== Your goal ==
From the line that contains "En todos nuestros cursos" to the end of the entries, copy each line exactly, though the pictures stay out.

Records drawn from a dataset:

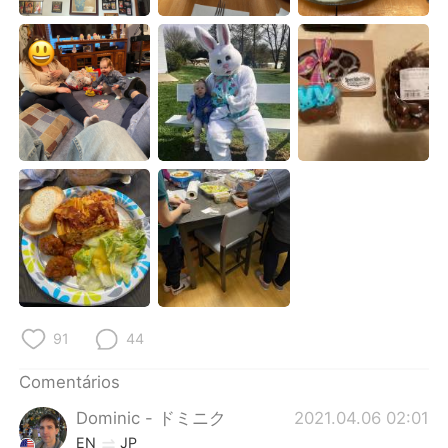
91
44
Comentários
Dominic - ドミニク
2021.04.06 02:01
EN
JP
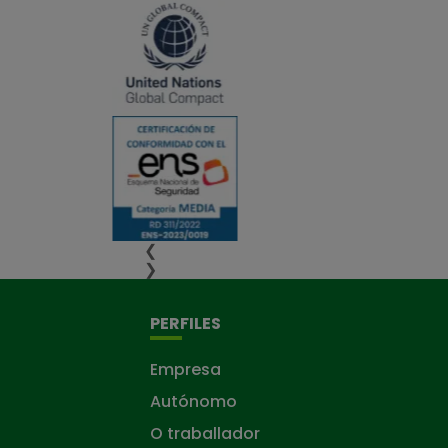
❮
❯
PERFILES
Empresa
Autónomo
O traballador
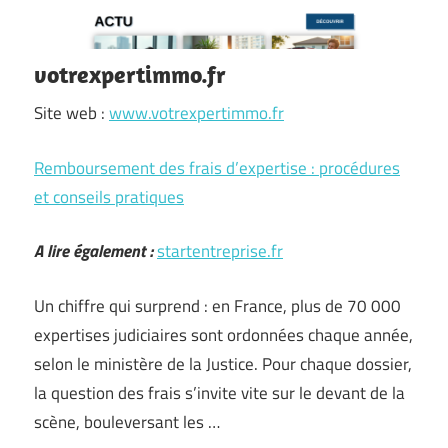
votrexpertimmo.fr
Site web :
www.votrexpertimmo.fr
Remboursement des frais d’expertise : procédures
et conseils pratiques
A lire également :
startentreprise.fr
Un chiffre qui surprend : en France, plus de 70 000
expertises judiciaires sont ordonnées chaque année,
selon le ministère de la Justice. Pour chaque dossier,
la question des frais s’invite vite sur le devant de la
scène, bouleversant les …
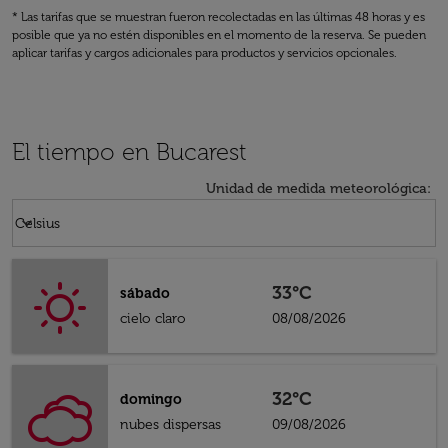
* Las tarifas que se muestran fueron recolectadas en las últimas 48 horas y es
posible que ya no estén disponibles en el momento de la reserva. Se pueden
aplicar tarifas y cargos adicionales para productos y servicios opcionales.
El tiempo en Bucarest
Unidad de medida meteorológica
:
Weather unit option Celsius Selected
keyboard_arrow_down
Celsius
33°C
sábado
cielo claro
08/08/2026
32°C
domingo
nubes dispersas
09/08/2026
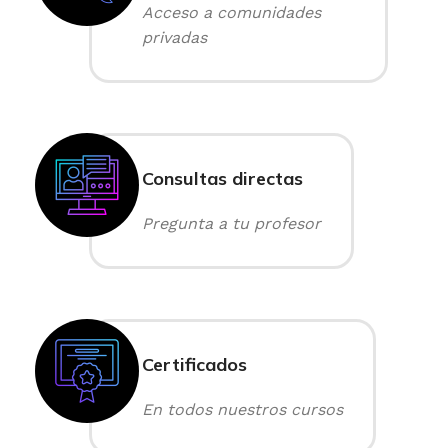
Acceso a comunidades
privadas
Consultas directas
Pregunta a tu profesor
Certificados
En todos nuestros cursos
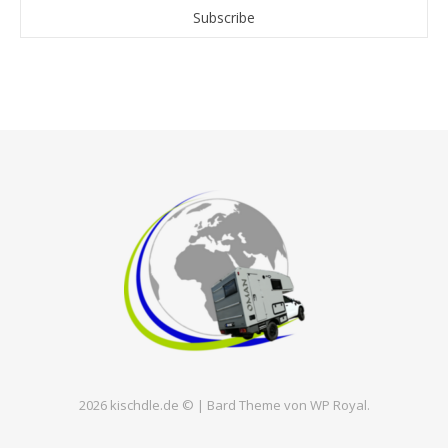
2026 kischdle.de © |
Bard Theme von
WP Royal
.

== Reply to the task ==
En todos nuestros cursos
2026 kischdle.de © |
Bard Theme von
WP Royal
.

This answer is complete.